Informasi intelijen yang dikumpulkan Israel selama bertahun-tahun mengenai Hizbullah, terutama dalam konteks keterlibatan kelompok teror tersebut dalam perang saudara di Suriah, memungkinkan terjadinya serangan Israel baru-baru ini terhadap Hizbullah, yang berpuncak pada tersingkirnya pemimpin kelompok teror tersebut, Hassan Nasrallah, pada hari Jumat, menurut sebuah laporan.
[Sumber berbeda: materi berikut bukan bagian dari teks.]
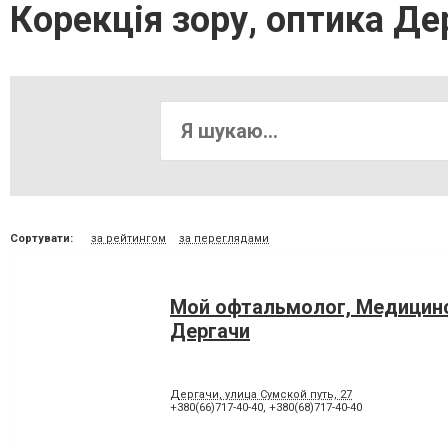
Корекція зору, оптика Де
Сортувати:
за рейтингом
за переглядами
Мой офтальмолог, Медицинс
Дергачи
Дергачи, улица Сумской путь, 27
+380(66)717-40-40
,
+380(68)717-40-40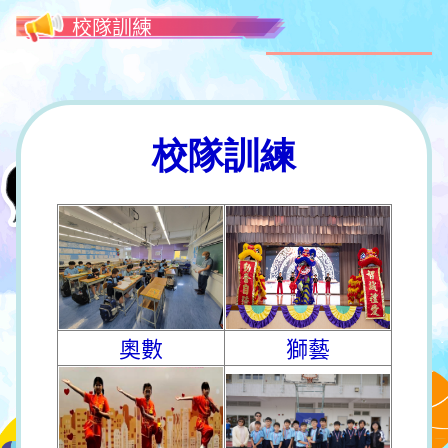
校隊訓練
校隊訓練
奧數
獅藝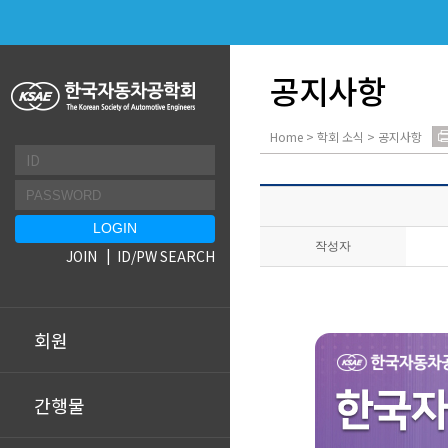
공지사항
Home > 학회 소식 > 공지사항
작성자
JOIN
ID/PW SEARCH
회원
간행물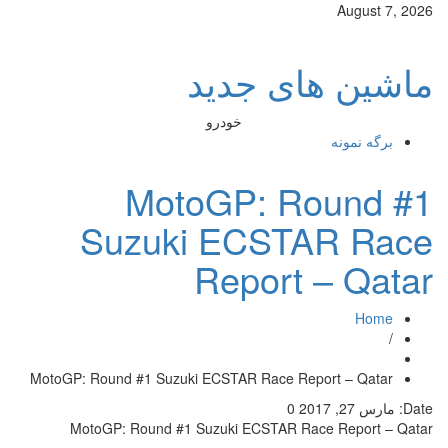
August 7, 2026
ماشین های جدید
خودرو
برگه نمونه
MotoGP: Round #1
Suzuki ECSTAR Race
Report – Qatar
Home
/
MotoGP: Round #1 Suzuki ECSTAR Race Report – Qatar
Date:
مارس 27, 2017
0
MotoGP: Round #1 Suzuki ECSTAR Race Report – Qatar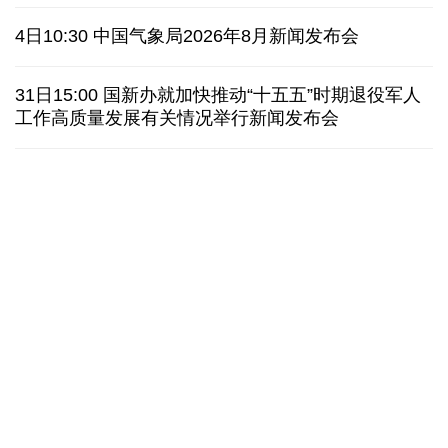
俄黑客称获取北约直接参与袭击俄领土证据
4日10:30 中国气象局2026年8月新闻发布会
外媒说丨中国在非洲青年群体中的好感度稳步上升
31日15:00 国新办就加快推动“十五五”时期退役军人
工作高质量发展有关情况举行新闻发布会
我国学者发现银河系外围气体盘呈现波纹状褶皱结构
全球瞭望｜肯尼亚媒体：中国是稳定可靠的合作伙伴
美国前州议员：中国持续在国际事务中发挥引领作用
“十五五”开局之年传统产业转型焕
黄河壶口瀑布金瀑
新一线观察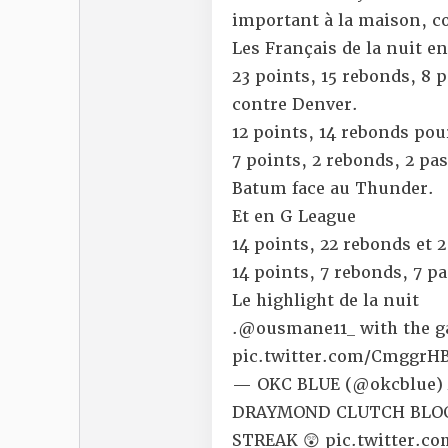
important
à la maison, co
Les Français de la nuit e
23 points, 15 rebonds, 8
contre Denver.
12 points, 14 rebonds pou
7 points, 2 rebonds, 2 pas
Batum face au Thunder.
Et en G League
14 points, 22 rebonds et 2
14 points, 7 rebonds, 7 
Le highlight de la nuit
.
@ousmane11_
with the g
pic.twitter.com/CmggrH
— OKC BLUE (@okcblue)
DRAYMOND CLUTCH BLOC
STREAK 😲
pic.twitter.c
Senin Waktu Keuangan laporan.
Laporan tersebut mencatat, dengan mengutip para pejabat dan mantan pejabat, bahwa sejak tahun 2006 dan Perang Lebanon Kedua, kualitas dan tingkat intelijen yang dapat dikumpulkan Israel mengenai kelompok teror tersebut telah berubah secara signifikan.
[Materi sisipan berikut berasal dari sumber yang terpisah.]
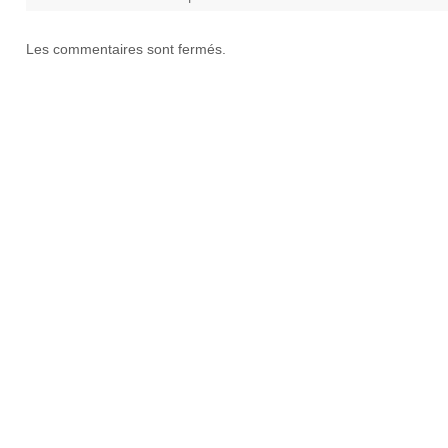
Les commentaires sont fermés.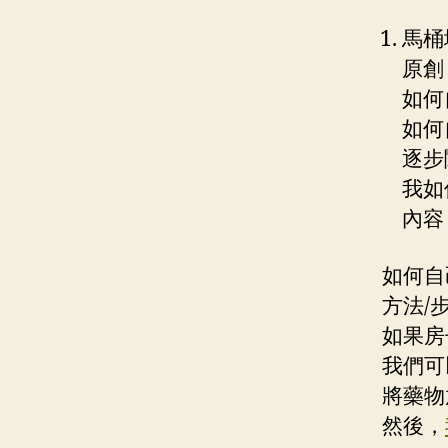
馬桶
原創|
如何
如何
逐步
我如
內容
如何自
方法/
如果房
我們可
將藥物
然後，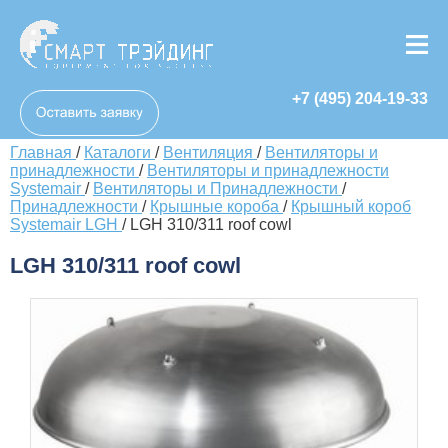
+7 (495) 204-19-33
Главная
/
Каталоги
/
Вентиляция
/
Вентиляторы и
принадлежности
/
Вентиляторы и принадлежности
Systemair
/
Вентиляторы и Принадлежности
/
Принадлежности
/
Крышные короба
/
Крышный короб
Systemair LGH
/
LGH 310/311 roof cowl
LGH 310/311 roof cowl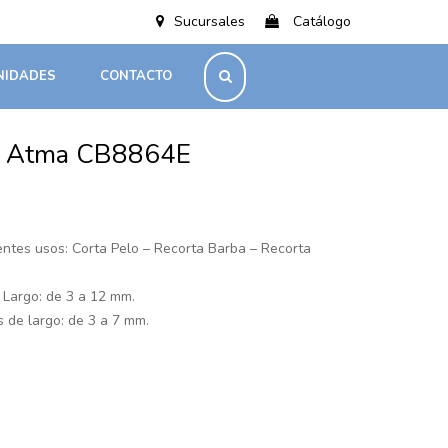
Sucursales
Catálogo
NIDADES
CONTACTO
lo Atma CB8864E
rentes usos: Corta Pelo – Recorta Barba – Recorta
 Largo: de 3 a 12 mm.
 de largo: de 3 a 7 mm.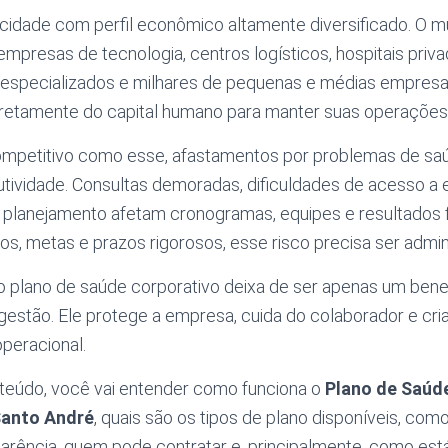
idade com perfil econômico altamente diversificado. O mu
 empresas de tecnologia, centros logísticos, hospitais priv
 especializados e milhares de pequenas e médias empres
etamente do capital humano para manter suas operações
mpetitivo como esse, afastamentos por problemas de s
utividade. Consultas demoradas, dificuldades de acesso a
 planejamento afetam cronogramas, equipes e resultados f
, metas e prazos rigorosos, esse risco precisa ser admin
 plano de saúde corporativo deixa de ser apenas um benef
gestão. Ele protege a empresa, cuida do colaborador e cr
operacional.
teúdo, você vai entender como funciona o
Plano de Saúd
anto André
, quais são os tipos de plano disponíveis, co
carência, quem pode contratar e, principalmente, como est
Perang saudara di Suriah, di mana Hizbullah mendukung rezim Assad, merupakan kesempatan bagi Israel untuk mengumpulkan informasi intelijen mengenai kelompok teror tersebut.
Menurut laporan tersebut, ketika Hizbullah meningkatkan jangkauannya di Suriah, mereka juga memperluas celah bagi Israel untuk menyusup ke wilayah tersebut.
Hizbullah ‘harus mengungkapkan diri mereka di Suriah’
Di Suriah, kelompok teror tersebut harus merekrut anggota baru dan berkomunikasi dengan entitas lain, seperti rezim Assad dan intelijen Rusia. Selain itu, berita kematian dan pemakaman teroris Hizbullah juga memberikan informasi tentang teroris, keberadaan mereka, dan pejabat senior lainnya.
Seorang mantan politikus senior Lebanon dikutip oleh Waktu Keuangan bahwa para teroris “harus mengungkapkan diri mereka di Suriah.”
Informasi luas tersebut kemudian disandingkan dengan berbagai kemampuan teknologi Israel.Salah satu yang dikutip dalam laporan tersebut adalah Unit IDF 9900 di Direktorat Intelijen, yang menyisir berbagai informasi visual untuk mencari perubahan kecil yang menunjukkan adanya petunjuk.
Hal ini pada akhirnya memungkinkan Israel, menurut laporan itu, untuk menemukan Nasrallah dalam waktu singkat.